We are almost certainly more than ten or even twenty years away from practical fusion; the current schedule for the ITER follow-on, DEMO, is now estimated to be out in the 2050s which isn’t surprising because ITER was originally supposed to be at first plasma in 2015 and the current schedule has it now at 2025, which many people still think is optimistic. Unless one of the commercial fusion efforts pulls a rabbit out of a hat or some genius figures out how to overcome the alpha sticking problem with muon-catalyzed fusion, practical nuclear fusion is probably at least thirty-odd years out at best.

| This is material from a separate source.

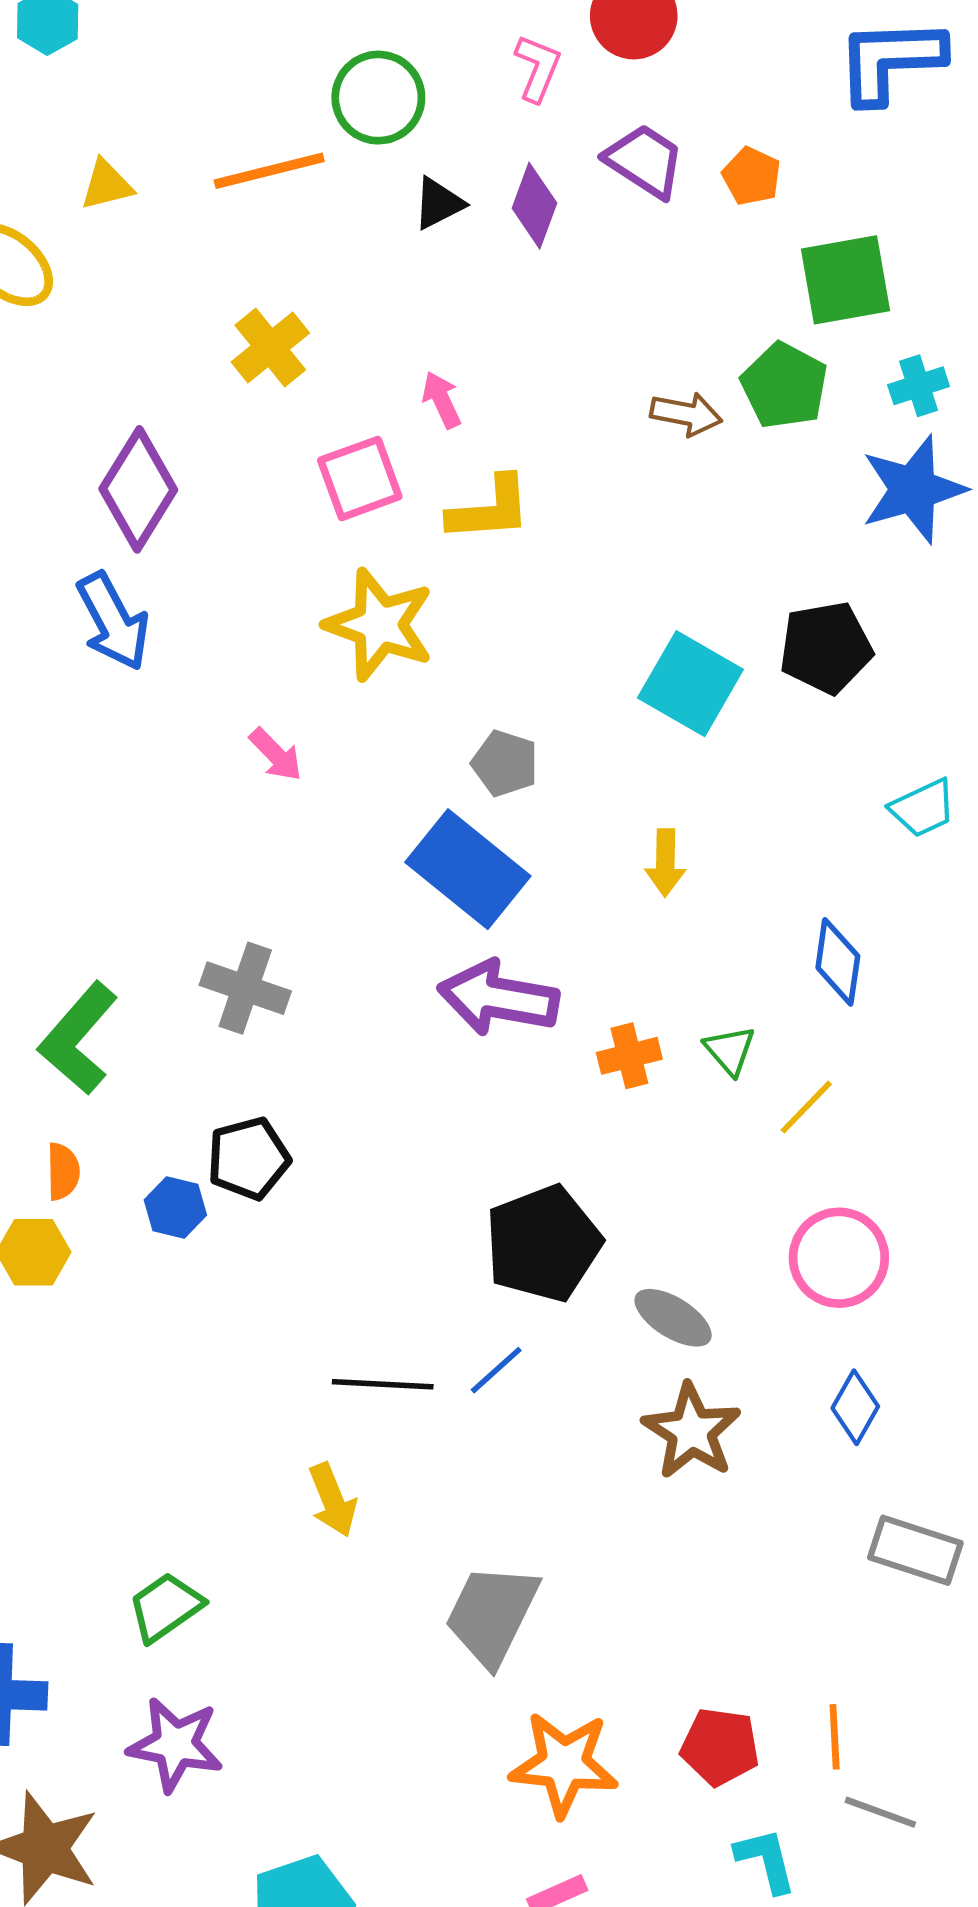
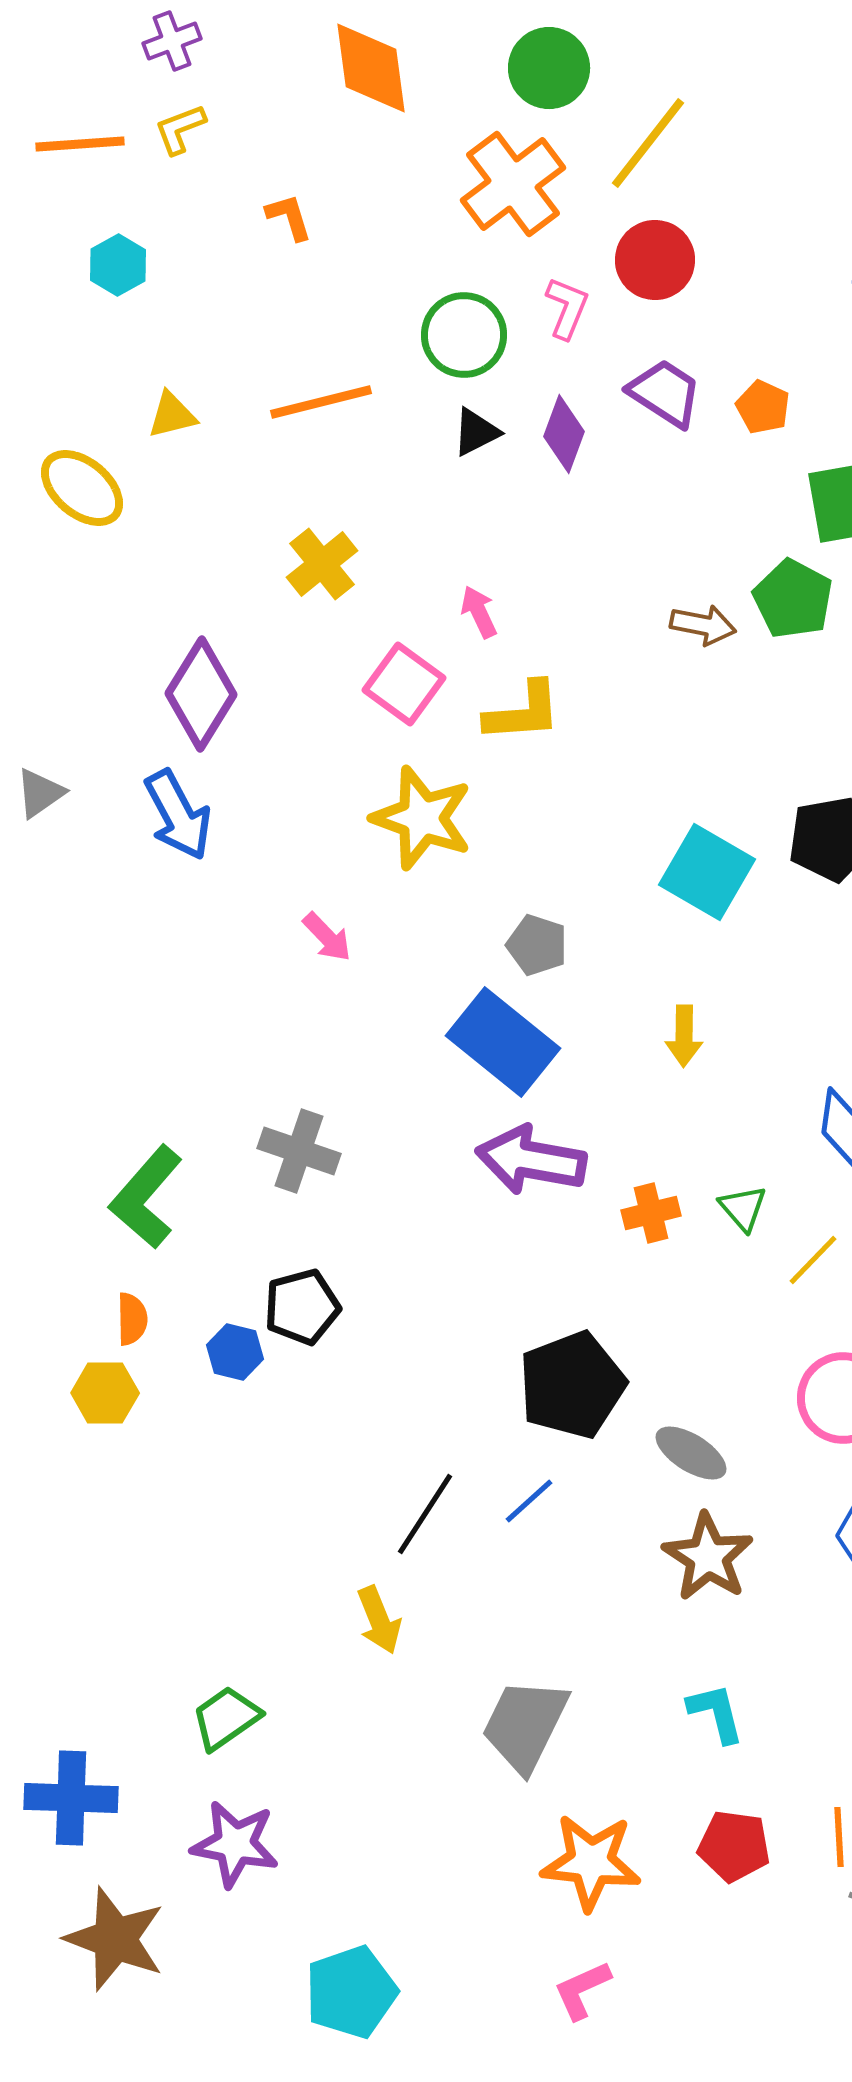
green circle: (378, 98) -> (464, 335), moved
pink square: (360, 478) -> (404, 684), turned -34
black line: (383, 1384) -> (425, 1514), turned -60
cyan L-shape: (766, 1860) -> (716, 1713), moved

This is an excellent book on the fundamentals of nuclear fusion power production; it’s quite technical as it is intended for engineers or physicists at the upper undergraduate or graduate level but the text is clear enough for a reasonably knowledgeable layperson to get the gist. It’s a rare text in that it addresses low temperature muon-catalyzed fusion and ‘hybrid’ fission-fusion concepts, albeit in not extensive detail. I’ve followed developments in nuclear fusion and fission-fusion hybrids since I was at university (I was originally intending to go into high energy plasma and fusion research) and I’ve seen a lot of speculative promises fall by the wayside as technical issues cropped up over and over. I now temper any expectations with the quenching oil of looking for experimental results, which are rare.
Stranger
Here’s an interesting article about developing technology for fusion reactors:
I also wonder if some fusion-technology progress isn’t being shared yet. There are obvious reasons why it might not be.